**Exercise brief**.
For this exercise, copy the data exactly and omit any images.

# # # #

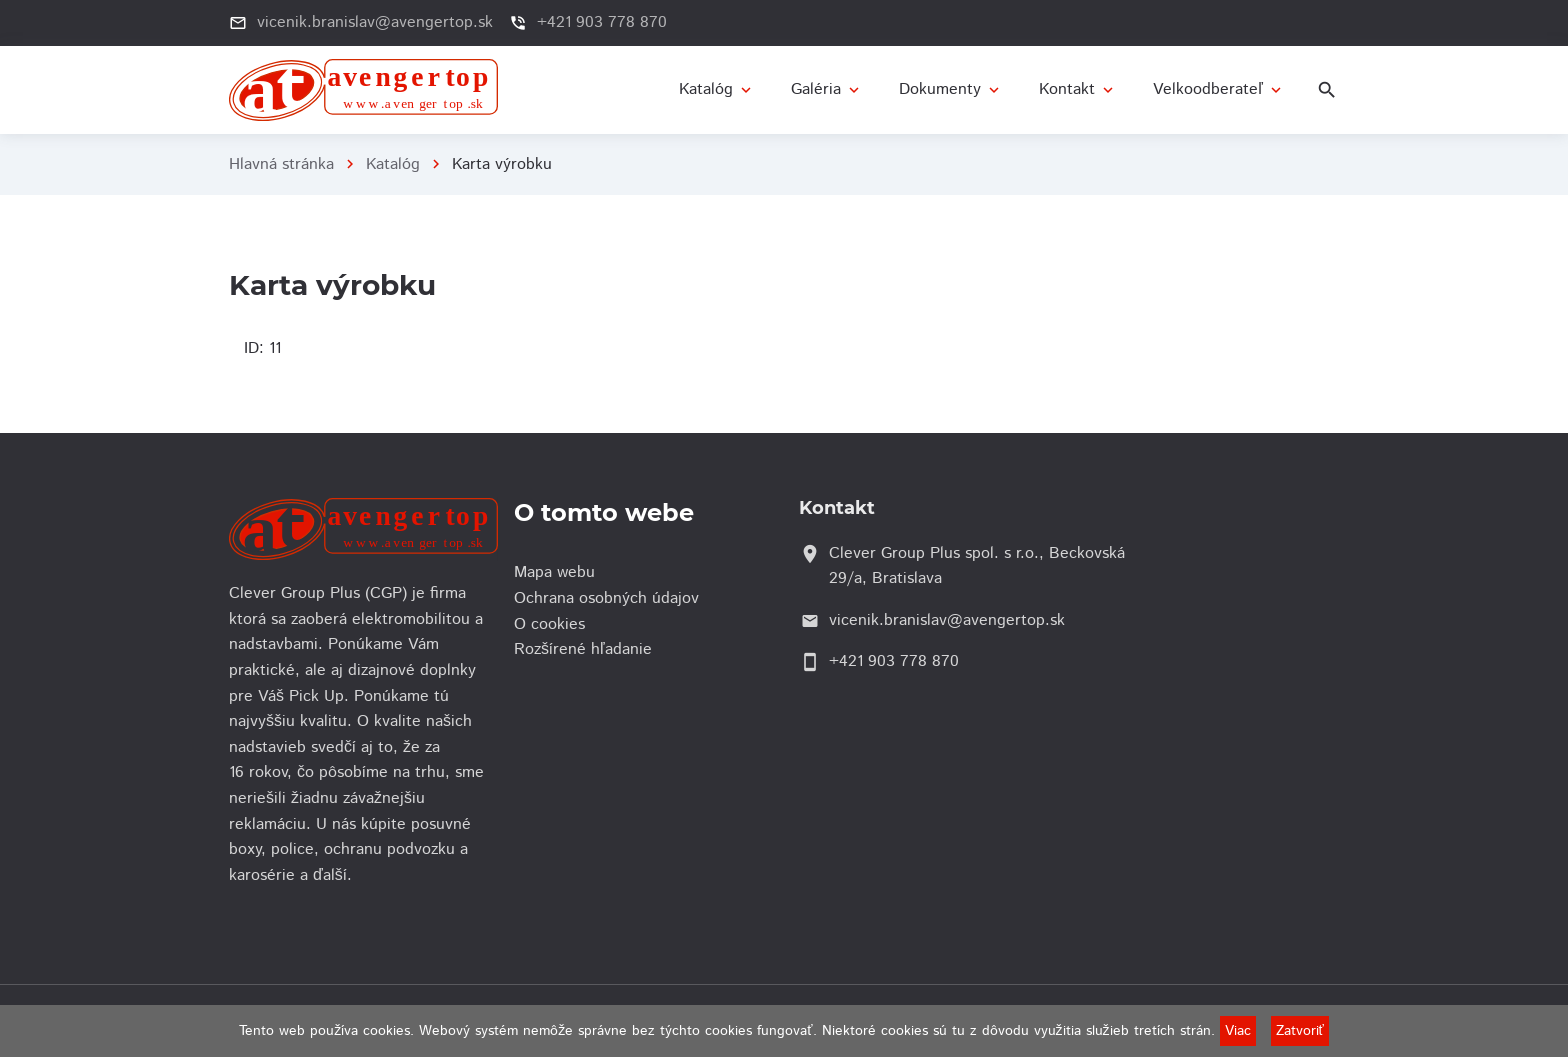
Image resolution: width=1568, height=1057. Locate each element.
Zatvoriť (1300, 1031)
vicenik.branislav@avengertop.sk (375, 22)
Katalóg (393, 164)
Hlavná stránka (281, 164)
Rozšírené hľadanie (588, 649)
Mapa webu (559, 572)
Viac (1238, 1031)
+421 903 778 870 (602, 22)
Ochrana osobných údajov (611, 598)
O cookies (554, 624)
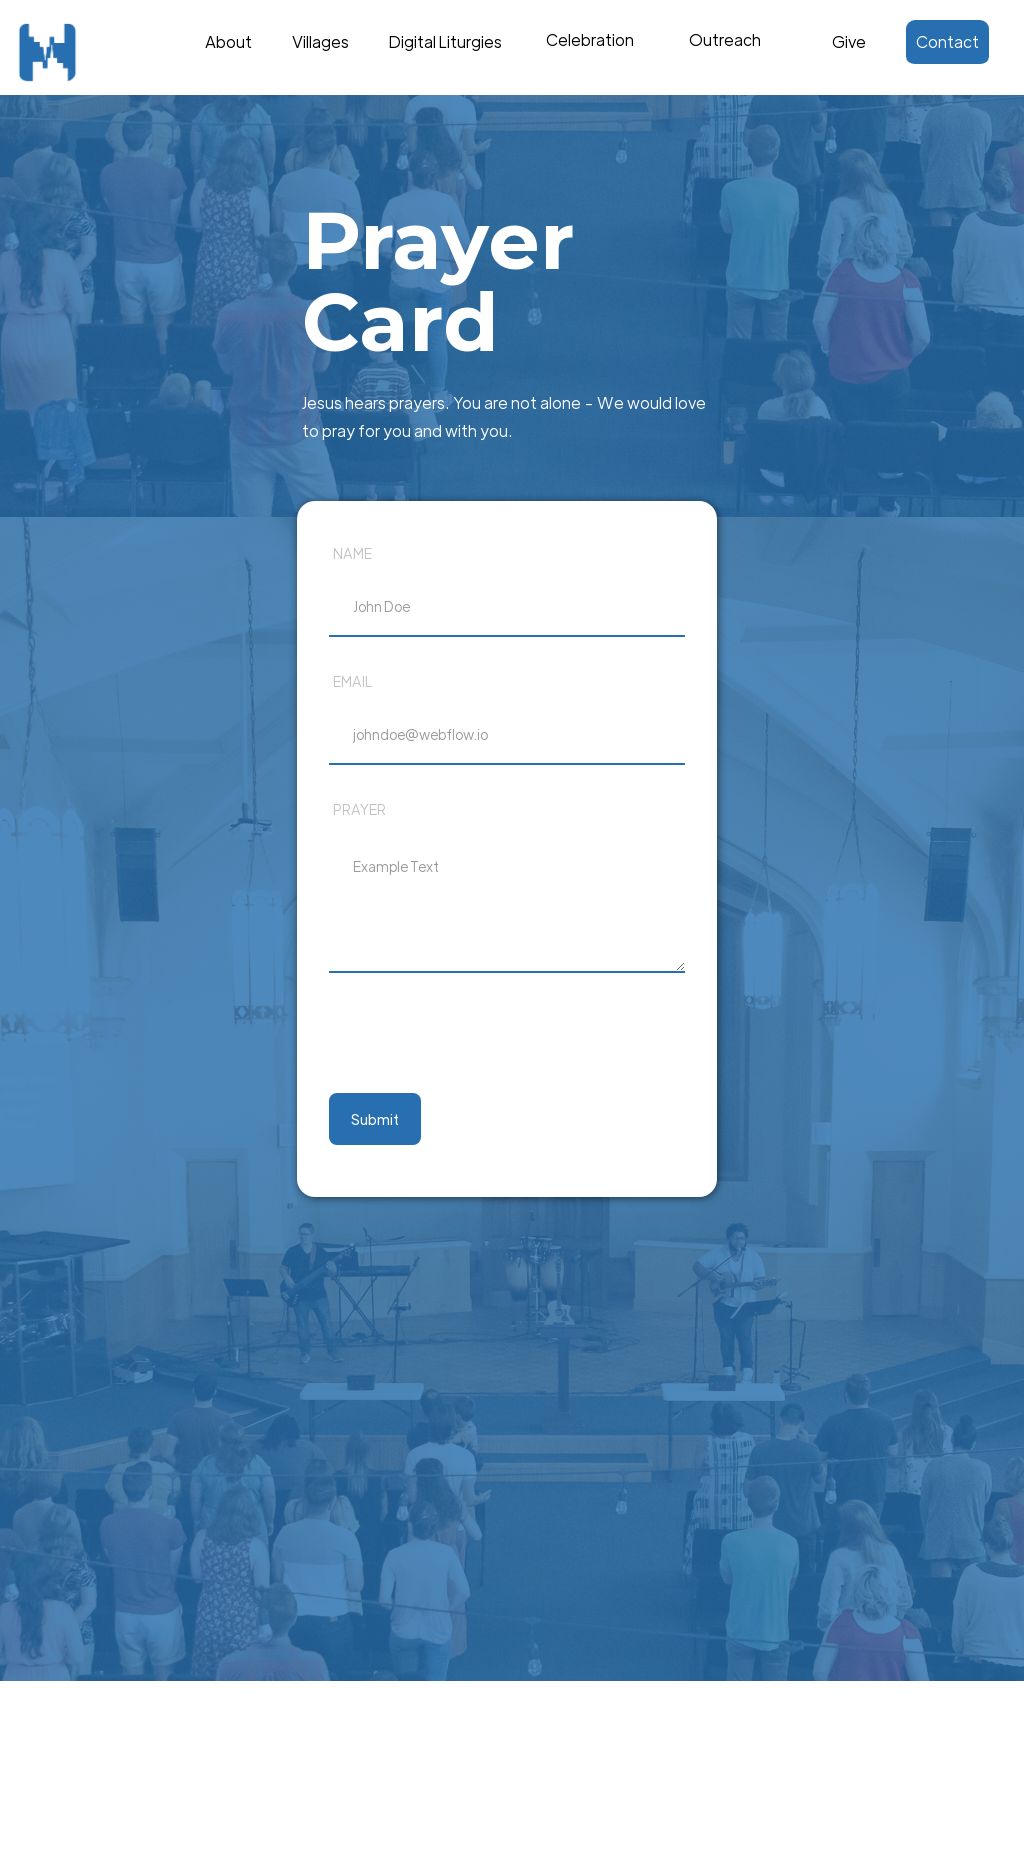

# # # #

**Your solution**.
Image resolution: width=1568, height=1057. Locate each element.
Zatvoriť (1300, 1031)
vicenik.branislav@avengertop.sk (375, 22)
Katalóg (393, 164)
Hlavná stránka (281, 164)
Rozšírené hľadanie (588, 649)
Mapa webu (559, 572)
Viac (1238, 1031)
+421 903 778 870 (602, 22)
Ochrana osobných údajov (611, 598)
O cookies (554, 624)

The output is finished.